First, there's the easy option: ignore it. All of the gospels were written long after the event, and the exact words must surely have been lost. Lots of bits have no doubt been added. In this case at least, I don't like this option. I'll save it for other passages which are even harder to explain and other times when I'm feeling more controversial.
Second, we could guess that there are some folk around who are really old, and will be hanging onto life somewhere out of the public eye until the last trumpet, just to fulfil Jesus' words. I don't buy it.

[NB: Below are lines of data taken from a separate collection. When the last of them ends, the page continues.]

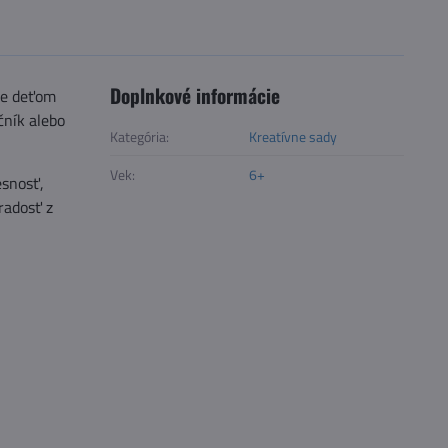
Doplnkové informácie
je deťom
čník alebo
Kategória:
Kreatívne sady
Vek:
6+
esnosť,
radosť z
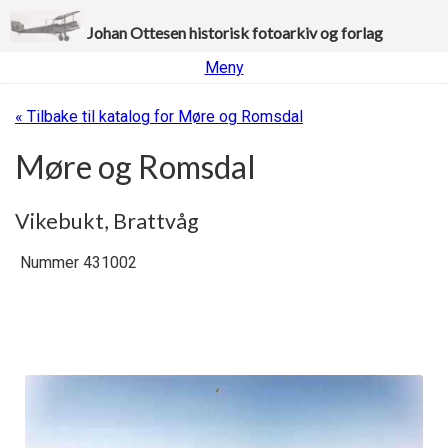
Johan Ottesen historisk fotoarkiv og forlag
Meny
« Tilbake til katalog for Møre og Romsdal
Møre og Romsdal
Vikebukt, Brattvåg
Nummer 431002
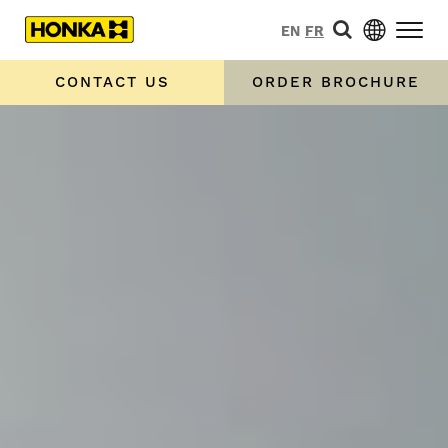
EN
FR
CONTACT US
ORDER BROCHURE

Third, we could look at Jesus' words a bit more carefully. He doesn't say that there are people who will still be around at the end of the world. He says that there are people who will still be alive to see that the Kingdom of God has come with power. This seems more promising, as the exact meaning will depend on what we understand by "Kingdom of God has come with power". Some suggest that it means Christ's death and resurrection. Others think it means the transfiguration, acting as a preview of the end of the world. The fact that Mark wrote about the transfiguration directly afterwards seems like a clue. I personally don't think it's actually about the transfiguration itself. I think that was just a demonstration - an eye-opener so that the apostles might see what the Kingdom is really about. Put simply, I believe that the Kingdom of God is personified in Jesus himself, and the power of the Kingdom is the same power that Christ demonstrated in both the transfiguration and the ascension.
Now, that may sound pretty odd at first, but think of it this way: imagine if everyone in the world tried to act like Jesus. Worshipping God, caring for their neighbours, serving others. Does that sound like Heaven? Not quite, maybe - but as close to Heaven as can be achieved on earth.
We have died to sin. We have been baptised with new life in Christ. We await Christ's second coming and prepare for his Glory. Alternatively: The world was in darkness. The world was given light in the form of Christ. The world is incomplete until his return.
In each case, there's a statement of a past we dislike, a statement of a present to give thanks for, and a statement of belief in a future we need to shape.
To me, ascension day is another day for recommitment. It's a day for looking forward to a glorious future and for promising to do our best to work towards that future. The apostles had to wait for Pentecost to be blessed with the Spirit - we don't. The Spirit is here among us and working through us now. We can work towards a better future today. We may not see the Kingdom of God come with his power quite as dramatically as Peter, James and John did when they saw the transfiguration, but we can see the Kingdom of God approach by building it with our own hands, given strength and guidance from above.